Last Friday afternoon before class, Bethany and I were told that the father of one of my students, Chansomai, had died in a motorbike accident the night before. Bethany and I were both saddened. Chansomai is one of the students that has taken us in since we first arrived. He carted me around wherever I wanted to go whether it was class or the market. He had also just begun being my Lao language tutor. Chansomai is just easy to like, and we like him very much.
So when I heard the news, I new that I wanted to return the same generosity he has shown us. I asked one of his friends if they were going to visit Chansomai in his village. There were five other students going to see him this past weekend, and I wanted to go.
At 5:20 a.m. on Sunday morning, the sun was not yet out but I was up and ready to go. Chansomai’s village is 100 kilometers from where I live, and we wanted to get there before the heat set in for the day. (It’s mostly been over 100 degrees every day.) The trip there was enjoyable. It wasn’t too hot, and we were going fairly fast. So it only took about an hour and a half.
Chansomai was so glad to see us and honored that I, his teacher, would come all that way to be with him at a time like this. His mother was crying as she kept bowing her head and kissing my hand. After the greetings, we sat a while to talk before being served breakfast. I was a little nervous. Eating “real” Lao food can be quite hazardous for people from the West.
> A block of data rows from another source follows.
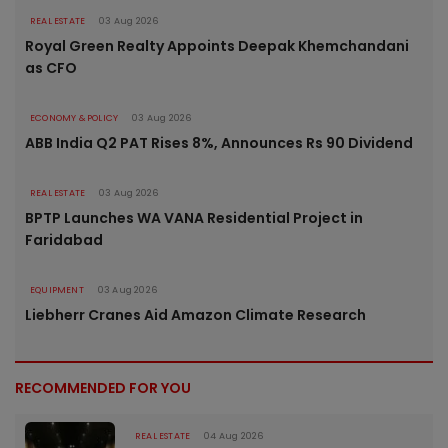
REAL ESTATE
03 Aug 2026
Royal Green Realty Appoints Deepak Khemchandani
as CFO
ECONOMY & POLICY
03 Aug 2026
ABB India Q2 PAT Rises 8%, Announces Rs 90 Dividend
REAL ESTATE
03 Aug 2026
BPTP Launches WA VANA Residential Project in
Faridabad
EQUIPMENT
03 Aug 2026
Liebherr Cranes Aid Amazon Climate Research
RECOMMENDED FOR YOU
REAL ESTATE
04 Aug 2026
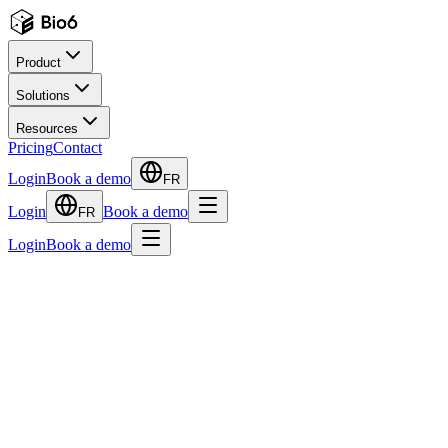
Product
Solutions
Resources
Pricing
Contact
Login
Book a demo
FR
Login
Book a demo
FR
Login
Book a demo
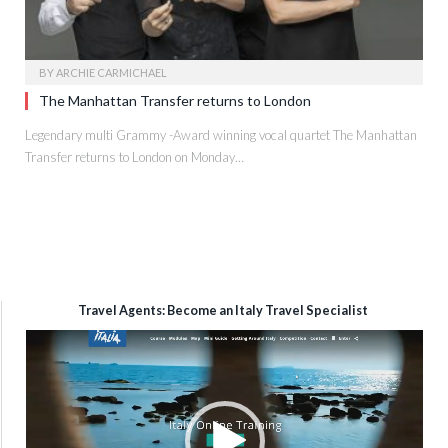
BY
ARCHIE CARMICHAEL
The Manhattan Transfer returns to London
Legendary multi Grammy -Award winning vocal quartet The Manhattan
Transfer returns to London on Monday…
Travel Agents: Become an Italy Travel Specialist
Video
Player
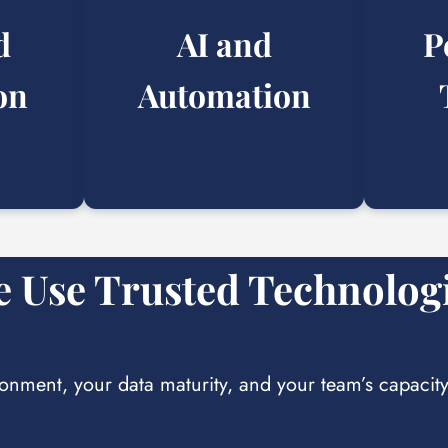
d
AI and
P
on
Automation
 Use Trusted Technolog
ronment, your data maturity, and your team’s capacit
I quite often encounter blood and fermented fish oil in the food here in Laos. Obviously, I cannot eat that, and I always amaze myself with the creative ways I get out of eating such cuisine. I just stuck to grilled meat and rice that day.
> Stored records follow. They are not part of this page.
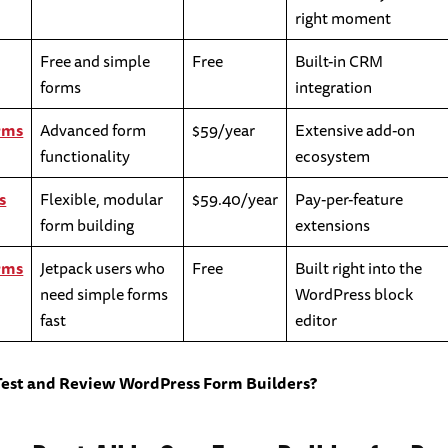
right moment
Free and simple
Free
Built-in CRM
forms
integration
rms
Advanced form
$59/year
Extensive add-on
functionality
ecosystem
s
Flexible, modular
$59.40/year
Pay-per-feature
form building
extensions
rms
Jetpack users who
Free
Built right into the
need simple forms
WordPress block
fast
editor
Test and Review WordPress Form Builders?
After breakfast, Chansomai wanted to take us to a farm of one of the other students in his class at the university. It was a watermelon farm off the side of the main dirt road. It was such a good time. The guys and I sat back, ate watermelon, spit the seeds, and joked around for a while. It was good for all of us. And it was nice to feel like I was spending the day with friends. I don’t get that much.
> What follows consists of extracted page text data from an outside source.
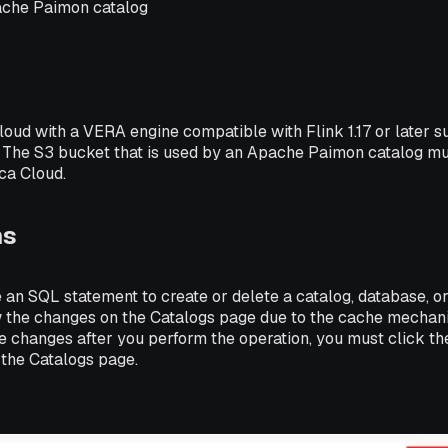
ache Paimon catalog
loud with a VERA engine compatible with Flink 1.17 or later 
 The S3 bucket that is used by an Apache Paimon catalog mu
ca Cloud.
ns
 an SQL statement to create or delete a catalog, database, o
 the changes on the Catalogs page due to the cache mechan
e changes after you perform the operation, you must click the
 the Catalogs page.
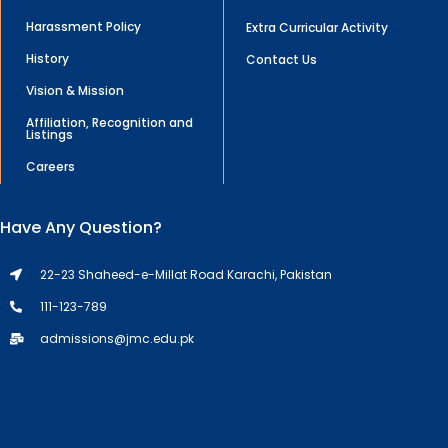
Harassment Policy
Extra Curricular Activity
History
Contact Us
Vision & Mission
Affiliation, Recognition and
Listings
Careers
Have Any Question?
22-23 Shaheed-e-Millat Road Karachi, Pakistan
111-123-789
admissions@jmc.edu.pk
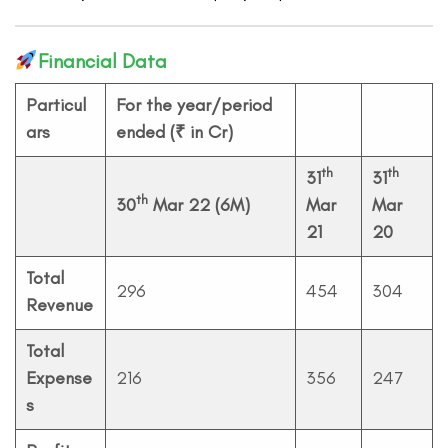
Financial Data
Particul
For the year/period
ars
ended (₹ in Cr)
th
th
31
31
th
30
Mar 22 (6M)
Mar
Mar
21
20
Total
296
454
304
Revenue
Total
Expense
216
356
247
s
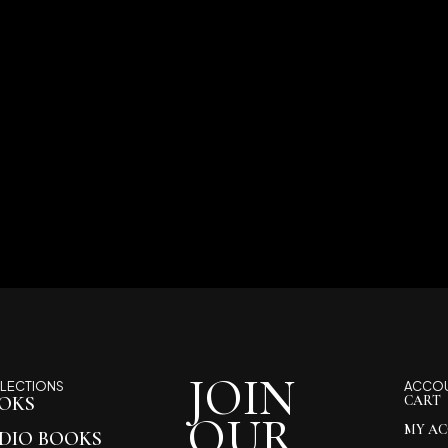
JOIN
LECTIONS
ACCO
OKS
CART
OUR
MY A
DIO BOOKS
The guys were eager to show off their foreign teacher, so I got carted around a lot. The next place we went was a close friend of another one of my students. Of course this family lived in traditional Lao house built on stilts. After a little chit-chat, the guys decided we needed a nap, and we did. So we laid back on the raised wooden platforms and slept for a couple of hours, three of us on one and three on the other. It would have been quite the sight for some of you. There were ducks under one of the platforms, chickens roaming everywhere, and the sounds of a good size pig a few feet away. I’m still amazed at some of the things I do.
That afternoon, we went back to see Chansomai and attend his father’s funeral. There was some what of a processional. People were packed in the back of trucks, in vans, and on motorbikes. The service would take place at the site of the cremation in the “forest” as Chansomai called it. And it was nothing less. The whole processional began off-roading into the woods. Not in a straight line or anything, mind you.
We arrived at the site where wood was gathered for the fire. We waited about 20 minutes for the monks to come from the temple. Then the casket was taken off the truck and the ceremony began. It wasn’t anything unusual. Words about his father were shared. Some people were very sad. Some people were indifferent.
And this I will never forget. It is customary for everyone attending to move the wood around the casket for burning. As I gathered some wood and put it on the fire, Chansomai watched very closely. He knew that I would not have come all this way and honor him by participating in his father’s funeral unless I cared very deeply for him. And that’s exactly what I wanted to communicate because I care about him very much.
As they lit the fire, Chansomai could no longer hold back the tears. I put my hand on his shoulder and stood by him as we watched the cremation. There weren’t any words exchanged, but he knew my heart was hurting for him. And I knew he was grateful for my presence.
May the Father use this for His glory.